Rolls-Royce Motor Cars Inc. said it expects its U.S. sales to remain
steady at about 1,200 cars in 1990.

This sentence contains 4 periods, but only the last denotes a sentence boundary. The first one in U.S. is unambiguously part of an acronym, not a sentence boundary; the same is true of expressions like $12.53. But the periods at the end of Inc. and U.S. could easily denote a sentence boundary. Humans use the local context to determine that neither period denote sentence boundaries (e.g. the selectional properties of the verb expect are not met if there is a sentence bounary immediately after U.S.). Detector Morse uses artisinal, handcrafted contextual features and low-impact, leave-no-trace machine learning methods to automatically detect sentence boundaries.

SBD is one of the earliest pieces of many natural language processing pipelines. Since errors at this step are likely to propagate, SBD is an important---albeit overlooked---problem in natural language processing.

Detector Morse has been tested on CPython 3.4 and PyPy3 (2.3.1, corresponding to Python 3.2); the latter is much faster.
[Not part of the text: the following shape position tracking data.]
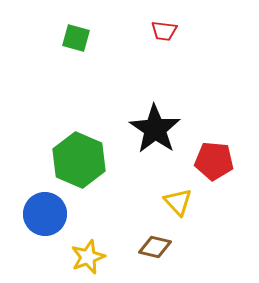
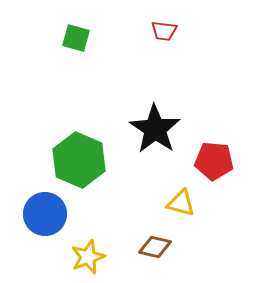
yellow triangle: moved 3 px right, 1 px down; rotated 32 degrees counterclockwise
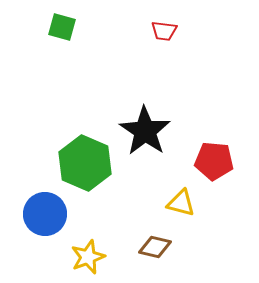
green square: moved 14 px left, 11 px up
black star: moved 10 px left, 2 px down
green hexagon: moved 6 px right, 3 px down
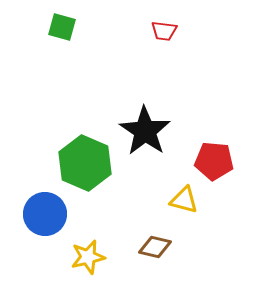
yellow triangle: moved 3 px right, 3 px up
yellow star: rotated 8 degrees clockwise
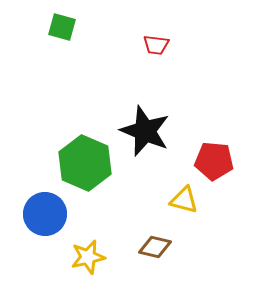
red trapezoid: moved 8 px left, 14 px down
black star: rotated 12 degrees counterclockwise
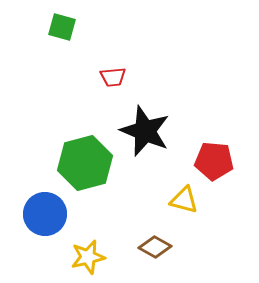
red trapezoid: moved 43 px left, 32 px down; rotated 12 degrees counterclockwise
green hexagon: rotated 22 degrees clockwise
brown diamond: rotated 16 degrees clockwise
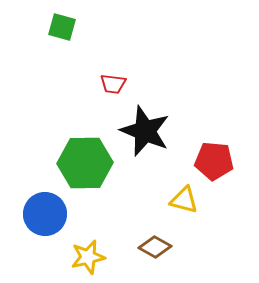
red trapezoid: moved 7 px down; rotated 12 degrees clockwise
green hexagon: rotated 14 degrees clockwise
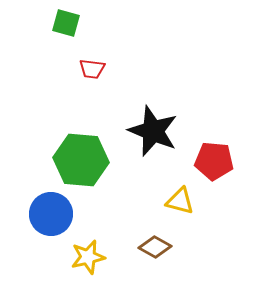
green square: moved 4 px right, 4 px up
red trapezoid: moved 21 px left, 15 px up
black star: moved 8 px right
green hexagon: moved 4 px left, 3 px up; rotated 6 degrees clockwise
yellow triangle: moved 4 px left, 1 px down
blue circle: moved 6 px right
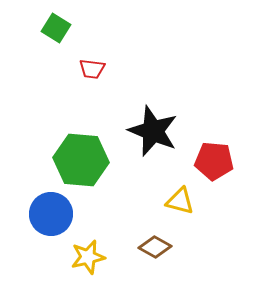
green square: moved 10 px left, 5 px down; rotated 16 degrees clockwise
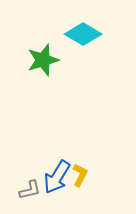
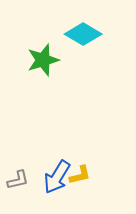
yellow L-shape: rotated 50 degrees clockwise
gray L-shape: moved 12 px left, 10 px up
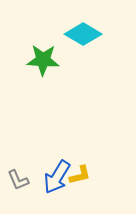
green star: rotated 20 degrees clockwise
gray L-shape: rotated 80 degrees clockwise
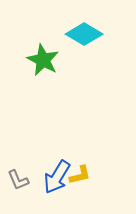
cyan diamond: moved 1 px right
green star: rotated 24 degrees clockwise
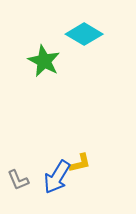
green star: moved 1 px right, 1 px down
yellow L-shape: moved 12 px up
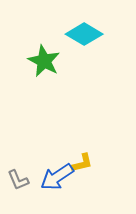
yellow L-shape: moved 2 px right
blue arrow: rotated 24 degrees clockwise
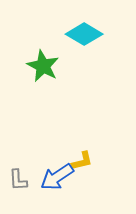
green star: moved 1 px left, 5 px down
yellow L-shape: moved 2 px up
gray L-shape: rotated 20 degrees clockwise
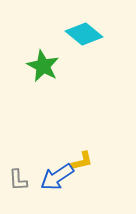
cyan diamond: rotated 9 degrees clockwise
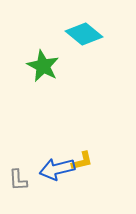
blue arrow: moved 8 px up; rotated 20 degrees clockwise
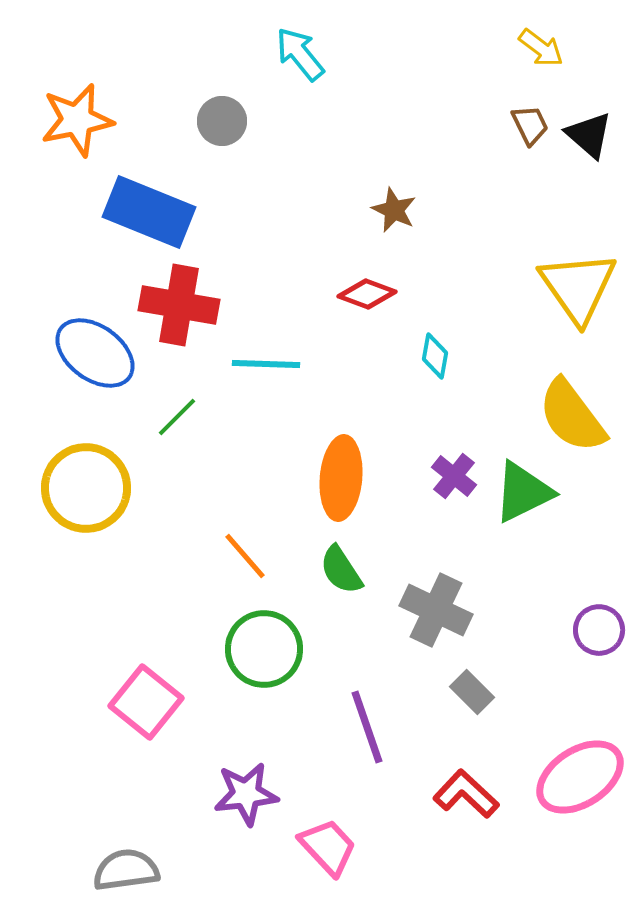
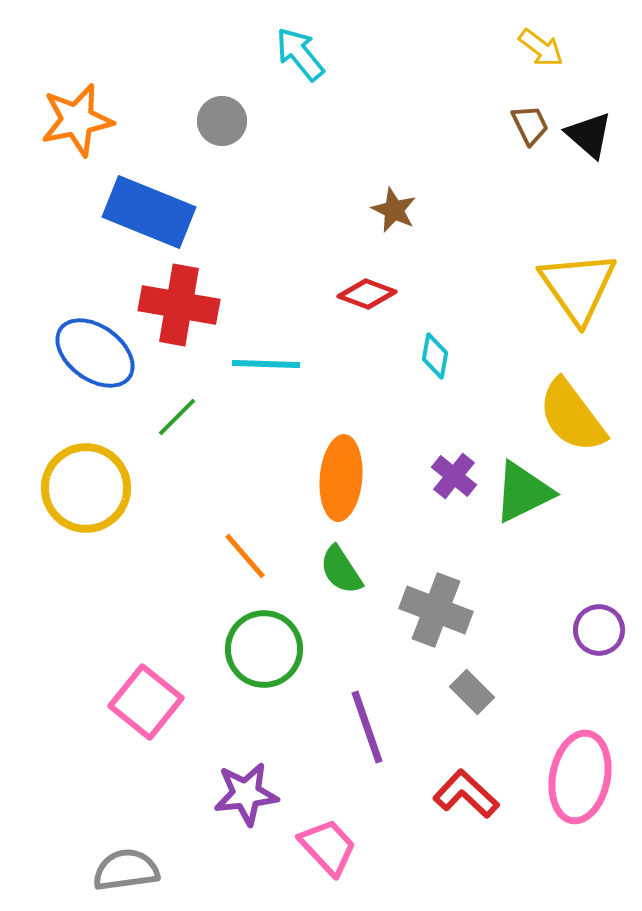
gray cross: rotated 4 degrees counterclockwise
pink ellipse: rotated 46 degrees counterclockwise
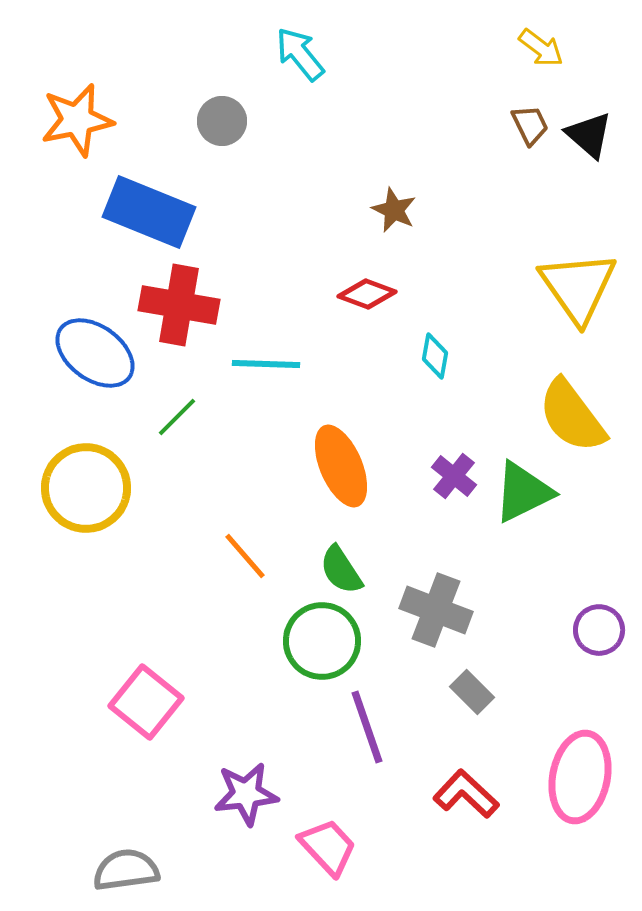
orange ellipse: moved 12 px up; rotated 28 degrees counterclockwise
green circle: moved 58 px right, 8 px up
Detector Morse depends on the Python module jsonpickle to (de)serialize models. For the versions used, see requirements.txt.

Installation

    sudo pip install -r requirements.txt
    sudo python setup build install

Usage

 Detector Morse, by Kyle Gorman
 
 usage: python -m detectormorse [-h] [-v] [-V] (-t TRAIN | -r READ)
                                (-s SEGMENT | -w WRITE | -e EVALUATE)
                                [-E EPOCHS] [-C]

 optional arguments:
   -h, --help            show this help message and exit
   -v, --verbose         enable verbose output
   -V, --really-verbose  enable even more verbose output
   -t TRAIN, --train TRAIN
                         training data
   -r READ, --read READ  read in serialized model
   -s SEGMENT, --segment SEGMENT
                         segment sentences
   -w WRITE, --write WRITE
                         write out serialized model
   -e EVALUATE, --evaluate EVALUATE
                         evaluate on segmented data
   -E EPOCHS, --epochs EPOCHS
                         # of epochs (default: 20)
   -C, --nocase          disable case features

Files used for training (-t/--train) and evaluation (-e/--evaluate) should contain one sentence per line; newline characters are ignored otherwise.
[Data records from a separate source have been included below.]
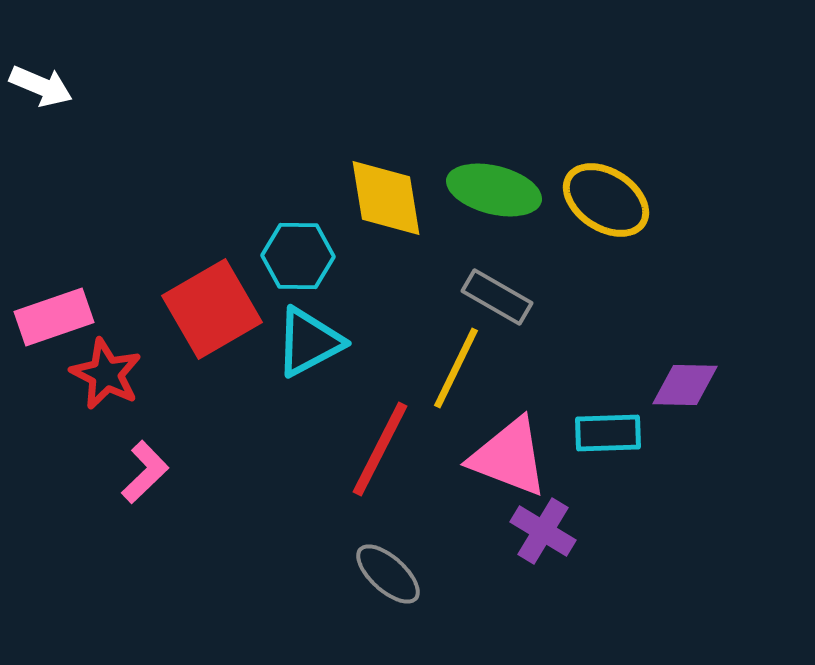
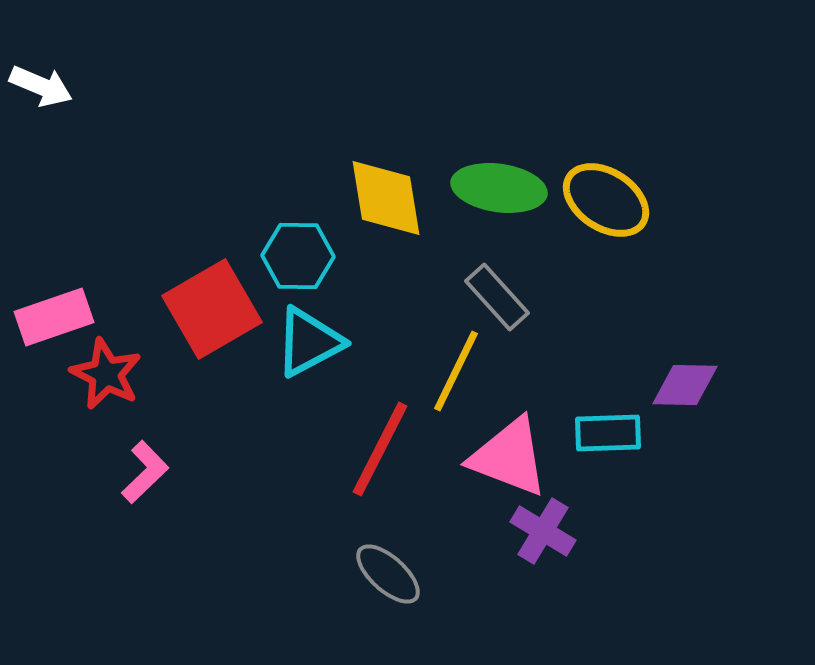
green ellipse: moved 5 px right, 2 px up; rotated 6 degrees counterclockwise
gray rectangle: rotated 18 degrees clockwise
yellow line: moved 3 px down
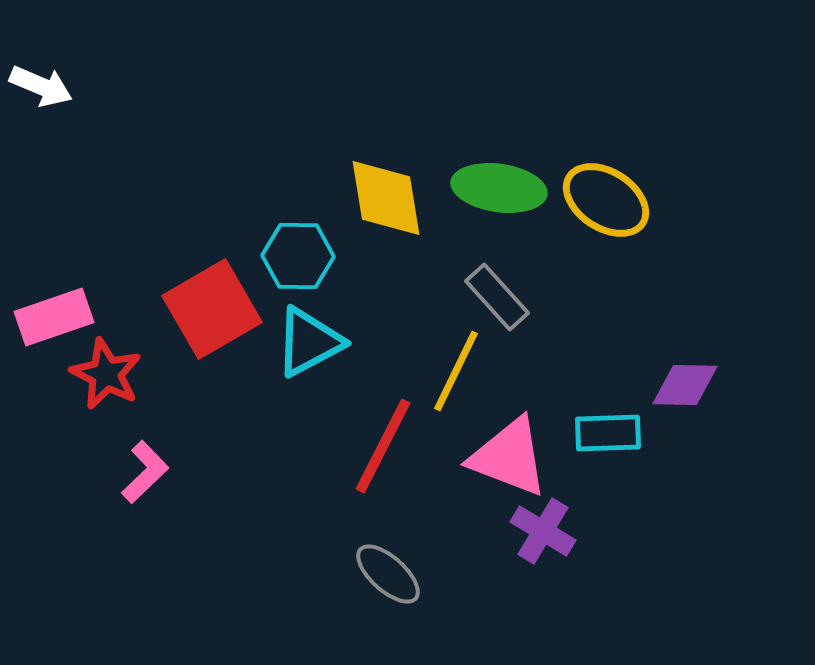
red line: moved 3 px right, 3 px up
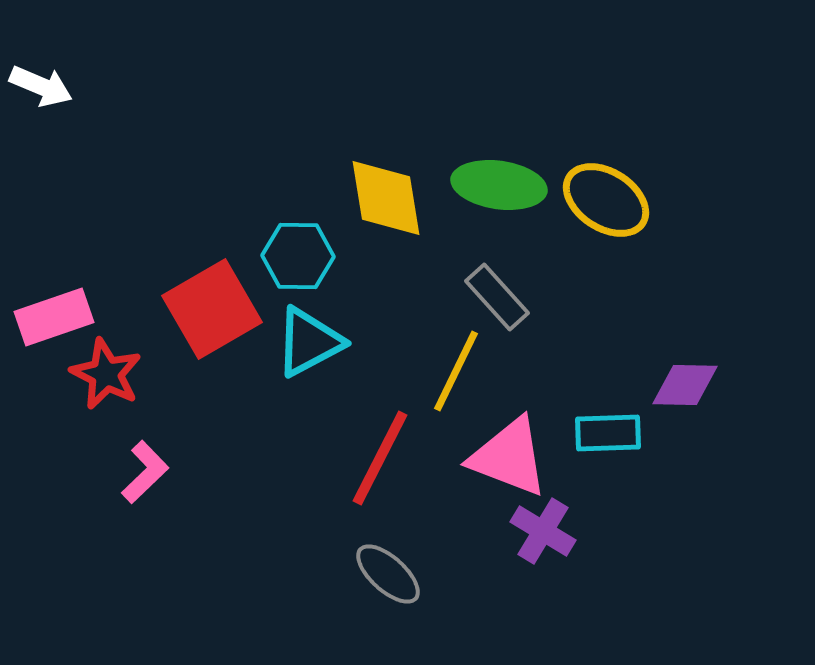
green ellipse: moved 3 px up
red line: moved 3 px left, 12 px down
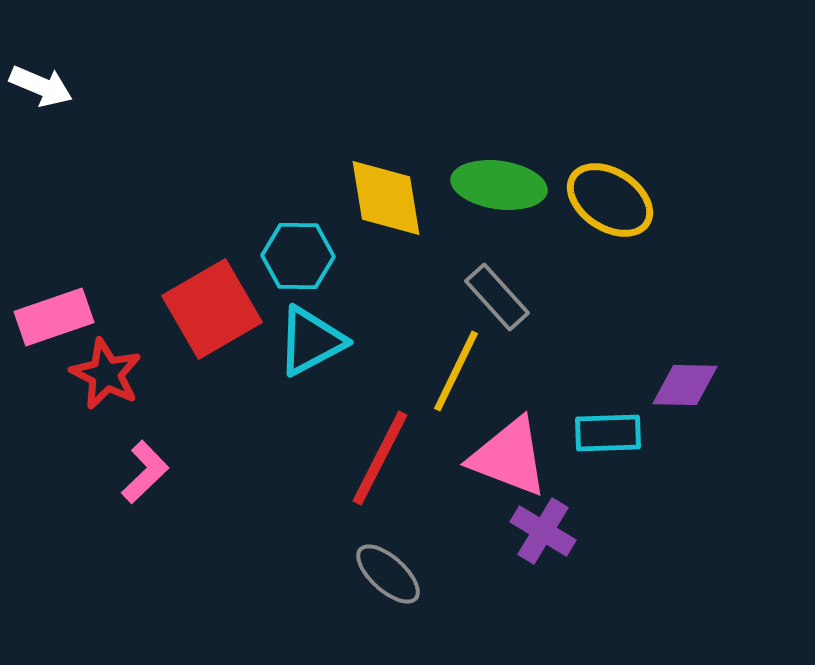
yellow ellipse: moved 4 px right
cyan triangle: moved 2 px right, 1 px up
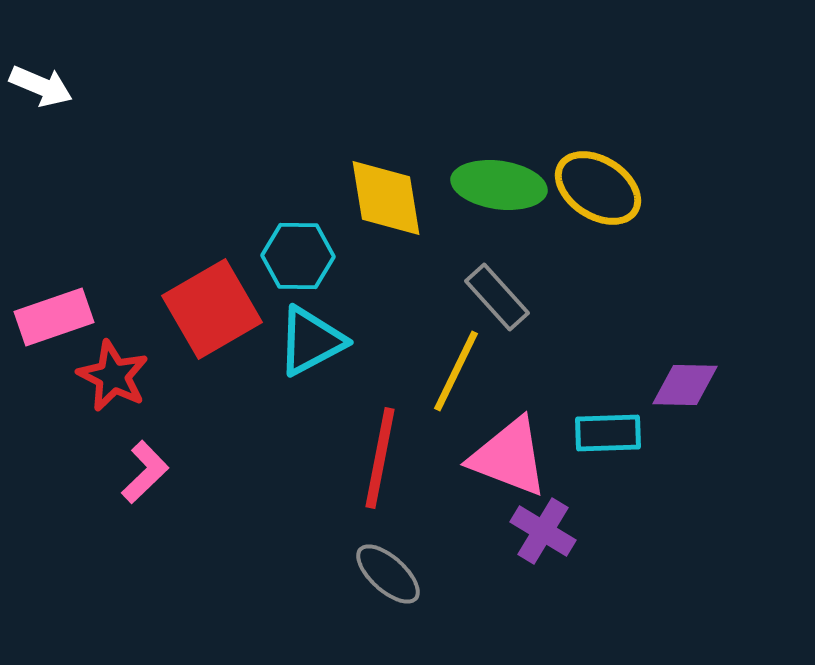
yellow ellipse: moved 12 px left, 12 px up
red star: moved 7 px right, 2 px down
red line: rotated 16 degrees counterclockwise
When segmenting a file (-s/--segment), DetectorMorse simply inserts a newline after predicted sentence boundaries that aren't already marked by one. All other newline characters are passed through, unmolested.
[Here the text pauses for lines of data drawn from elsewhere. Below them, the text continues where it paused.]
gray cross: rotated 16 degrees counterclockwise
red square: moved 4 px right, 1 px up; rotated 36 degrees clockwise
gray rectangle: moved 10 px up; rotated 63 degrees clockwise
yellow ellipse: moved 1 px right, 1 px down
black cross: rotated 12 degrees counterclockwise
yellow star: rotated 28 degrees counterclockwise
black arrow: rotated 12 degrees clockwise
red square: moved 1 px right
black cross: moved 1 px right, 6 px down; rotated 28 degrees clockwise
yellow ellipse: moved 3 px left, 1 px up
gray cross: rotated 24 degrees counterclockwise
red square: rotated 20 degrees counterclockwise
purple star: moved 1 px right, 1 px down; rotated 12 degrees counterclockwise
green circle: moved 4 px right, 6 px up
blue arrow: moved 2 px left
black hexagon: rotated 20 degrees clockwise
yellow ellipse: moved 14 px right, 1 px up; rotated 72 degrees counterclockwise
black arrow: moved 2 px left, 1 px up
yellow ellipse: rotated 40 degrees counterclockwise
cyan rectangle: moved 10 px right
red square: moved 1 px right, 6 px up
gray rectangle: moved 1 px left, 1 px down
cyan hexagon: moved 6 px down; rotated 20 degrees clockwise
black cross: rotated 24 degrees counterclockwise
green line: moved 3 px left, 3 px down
The included DM-wsj.json.gz is a segmenter model trained on the Wall St. Journal portion of the Penn Treebank.

Method

See this blog post.

Caveats

DetectorMorse processes text by reading the entire file into memory. This means it will not work with files that won't fit into the available RAM. The easiest way to get around this is to import the Detector instance in your own Python script.

Exciting extras!

I've included a Perl script untokenize.pl which attempts to invert the Penn Treebank tokenization process. Tokenization is an inherently "lossy" procedure, so there is no guarantee that the output is exactly how it appeared in the WSJ. But, the rules appear to be correct and produce sane text, and I have used it for all experiments. Update (2015-02-10): I've removed this script; I just use the Stanford tokenizer for this purpose, now.